Using GPU to speed-up computatons in GymECS

We have previously shown how to define a simple maze game with gymECS. If we execute the maze, we can compute how many frames per seconds our system is able to achieve (witout rendering).

The simple maze is executed at 65000 frames per seconds (on my computer)

This is mainly due to the fact that the computation is made on a single CPU – knowing that python is not known to be efficient in terms of computation speed.

To speed-up the processing, it is possible to rely on GPU librairies directly in the definition of our entities, components and systems.

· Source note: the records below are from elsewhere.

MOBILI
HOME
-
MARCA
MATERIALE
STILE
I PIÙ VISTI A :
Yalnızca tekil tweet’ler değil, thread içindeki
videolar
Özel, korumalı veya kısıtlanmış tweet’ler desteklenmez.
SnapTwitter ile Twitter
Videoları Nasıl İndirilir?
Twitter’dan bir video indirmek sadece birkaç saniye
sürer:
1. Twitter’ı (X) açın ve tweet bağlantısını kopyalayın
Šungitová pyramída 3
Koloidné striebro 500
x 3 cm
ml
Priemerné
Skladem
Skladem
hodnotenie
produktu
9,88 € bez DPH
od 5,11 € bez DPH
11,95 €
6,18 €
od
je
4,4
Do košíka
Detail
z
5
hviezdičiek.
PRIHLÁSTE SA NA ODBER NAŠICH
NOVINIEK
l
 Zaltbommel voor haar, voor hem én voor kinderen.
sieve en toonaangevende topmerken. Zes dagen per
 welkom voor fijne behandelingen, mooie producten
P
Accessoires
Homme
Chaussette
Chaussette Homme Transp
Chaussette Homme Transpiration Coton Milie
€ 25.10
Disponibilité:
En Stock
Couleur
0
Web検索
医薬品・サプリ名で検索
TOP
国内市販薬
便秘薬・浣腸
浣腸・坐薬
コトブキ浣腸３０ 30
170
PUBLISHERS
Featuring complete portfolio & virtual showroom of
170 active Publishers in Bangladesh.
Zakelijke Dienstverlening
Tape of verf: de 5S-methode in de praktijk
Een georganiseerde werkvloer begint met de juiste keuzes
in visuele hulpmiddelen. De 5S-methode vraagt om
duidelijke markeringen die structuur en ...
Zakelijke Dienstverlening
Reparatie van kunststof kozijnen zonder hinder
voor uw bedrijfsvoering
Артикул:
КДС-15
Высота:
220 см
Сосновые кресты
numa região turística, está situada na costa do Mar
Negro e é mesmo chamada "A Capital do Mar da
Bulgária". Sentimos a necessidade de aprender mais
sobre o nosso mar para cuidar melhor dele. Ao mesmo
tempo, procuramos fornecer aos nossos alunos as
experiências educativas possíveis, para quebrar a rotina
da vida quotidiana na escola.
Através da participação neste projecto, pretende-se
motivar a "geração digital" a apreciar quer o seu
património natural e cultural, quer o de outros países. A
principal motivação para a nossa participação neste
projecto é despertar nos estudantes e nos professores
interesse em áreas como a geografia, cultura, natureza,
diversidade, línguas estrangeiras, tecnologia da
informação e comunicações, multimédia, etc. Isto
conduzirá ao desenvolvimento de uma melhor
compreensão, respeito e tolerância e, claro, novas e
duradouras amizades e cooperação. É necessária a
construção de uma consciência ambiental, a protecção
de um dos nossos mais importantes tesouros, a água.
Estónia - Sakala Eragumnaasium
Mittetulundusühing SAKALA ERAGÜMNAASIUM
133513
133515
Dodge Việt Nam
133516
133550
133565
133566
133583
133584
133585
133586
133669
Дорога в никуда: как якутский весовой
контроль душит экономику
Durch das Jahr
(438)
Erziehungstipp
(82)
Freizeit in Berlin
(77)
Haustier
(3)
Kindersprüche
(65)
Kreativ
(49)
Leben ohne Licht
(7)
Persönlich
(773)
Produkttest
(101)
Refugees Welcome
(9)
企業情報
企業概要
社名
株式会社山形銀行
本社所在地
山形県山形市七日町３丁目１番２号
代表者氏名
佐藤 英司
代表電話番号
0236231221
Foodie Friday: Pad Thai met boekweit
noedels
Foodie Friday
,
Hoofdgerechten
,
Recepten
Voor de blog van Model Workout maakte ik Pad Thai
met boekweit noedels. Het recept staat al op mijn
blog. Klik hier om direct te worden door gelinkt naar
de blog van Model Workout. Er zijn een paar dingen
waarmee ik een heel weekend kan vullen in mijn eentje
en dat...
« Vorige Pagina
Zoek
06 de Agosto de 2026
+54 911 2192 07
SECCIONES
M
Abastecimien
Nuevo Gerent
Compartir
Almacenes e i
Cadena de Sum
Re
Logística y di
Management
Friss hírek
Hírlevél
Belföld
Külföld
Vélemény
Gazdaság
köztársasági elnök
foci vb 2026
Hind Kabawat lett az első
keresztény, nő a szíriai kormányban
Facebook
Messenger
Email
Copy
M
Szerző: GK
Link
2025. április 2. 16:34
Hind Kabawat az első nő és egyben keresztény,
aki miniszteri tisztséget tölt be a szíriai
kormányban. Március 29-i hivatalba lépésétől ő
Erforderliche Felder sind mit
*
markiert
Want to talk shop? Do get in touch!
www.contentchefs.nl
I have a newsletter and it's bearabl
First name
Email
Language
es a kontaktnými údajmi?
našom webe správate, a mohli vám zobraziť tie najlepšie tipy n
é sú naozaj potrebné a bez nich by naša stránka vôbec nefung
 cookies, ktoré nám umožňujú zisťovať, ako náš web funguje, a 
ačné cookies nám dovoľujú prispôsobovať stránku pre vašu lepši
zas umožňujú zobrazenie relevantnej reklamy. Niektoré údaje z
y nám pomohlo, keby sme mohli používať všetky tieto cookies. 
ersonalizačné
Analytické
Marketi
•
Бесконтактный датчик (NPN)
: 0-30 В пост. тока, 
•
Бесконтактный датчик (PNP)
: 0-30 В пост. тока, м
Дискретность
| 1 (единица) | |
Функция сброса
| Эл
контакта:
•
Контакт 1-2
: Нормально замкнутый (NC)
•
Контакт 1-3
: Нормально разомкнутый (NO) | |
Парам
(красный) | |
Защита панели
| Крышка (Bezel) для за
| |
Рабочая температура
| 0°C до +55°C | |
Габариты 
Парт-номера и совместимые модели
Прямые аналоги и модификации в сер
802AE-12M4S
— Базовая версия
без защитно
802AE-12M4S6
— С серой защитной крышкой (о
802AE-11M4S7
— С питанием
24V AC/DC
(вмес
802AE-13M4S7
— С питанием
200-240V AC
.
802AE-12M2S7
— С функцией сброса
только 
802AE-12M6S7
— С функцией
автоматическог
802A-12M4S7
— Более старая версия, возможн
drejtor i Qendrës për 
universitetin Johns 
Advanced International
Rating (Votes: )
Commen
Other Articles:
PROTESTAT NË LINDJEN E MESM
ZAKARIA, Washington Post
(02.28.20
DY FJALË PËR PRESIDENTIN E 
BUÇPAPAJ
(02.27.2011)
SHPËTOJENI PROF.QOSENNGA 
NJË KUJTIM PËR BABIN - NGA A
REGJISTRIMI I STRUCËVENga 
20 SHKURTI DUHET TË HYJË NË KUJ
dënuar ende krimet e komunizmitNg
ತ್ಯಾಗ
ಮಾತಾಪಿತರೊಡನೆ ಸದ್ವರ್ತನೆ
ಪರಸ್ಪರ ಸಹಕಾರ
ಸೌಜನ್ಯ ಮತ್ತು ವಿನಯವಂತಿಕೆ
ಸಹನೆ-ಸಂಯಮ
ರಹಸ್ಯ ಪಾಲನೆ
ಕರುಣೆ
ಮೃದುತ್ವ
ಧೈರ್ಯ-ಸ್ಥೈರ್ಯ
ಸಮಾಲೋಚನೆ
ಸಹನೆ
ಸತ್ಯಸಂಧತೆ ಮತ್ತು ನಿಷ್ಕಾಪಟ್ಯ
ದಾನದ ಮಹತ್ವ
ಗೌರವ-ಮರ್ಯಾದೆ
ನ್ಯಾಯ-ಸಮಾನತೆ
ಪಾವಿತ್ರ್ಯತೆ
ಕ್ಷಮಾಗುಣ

Note that this is the strategy also adopted in different frameworks like BRAX.

In our ECS, the use of GPU can be made for different usage:

Parallelizing multiple games as a single game (what we show here)
Representing multiple agents in a single game
Making part of the computations in the game (for instance particles)

gymECS allows to put GPU computation anywhere in the game.

Parallelizing the maze game

As an example, let us show how we can parallelize the execution of thousands of mazes using JAX.

Entities and Components

First of all, let us redefine our components and entities, such that the world will contain information about N mazes instead of a single one. For instance, the position of the agents will now be a N x 2 JAX tensor corresponding to the coordinates of the N agents playing the N games. Similarly, the maze map will be a N x Width x Height tensor describing the map of N mazes instead of one.

The entities and components in JAX representing N games

Systems

Then, we need to redefine our systems to model the dynamics of N games simultaneously. This can be done by using the lax functions provided by jax. Without going into details, let us rewrite the moving system.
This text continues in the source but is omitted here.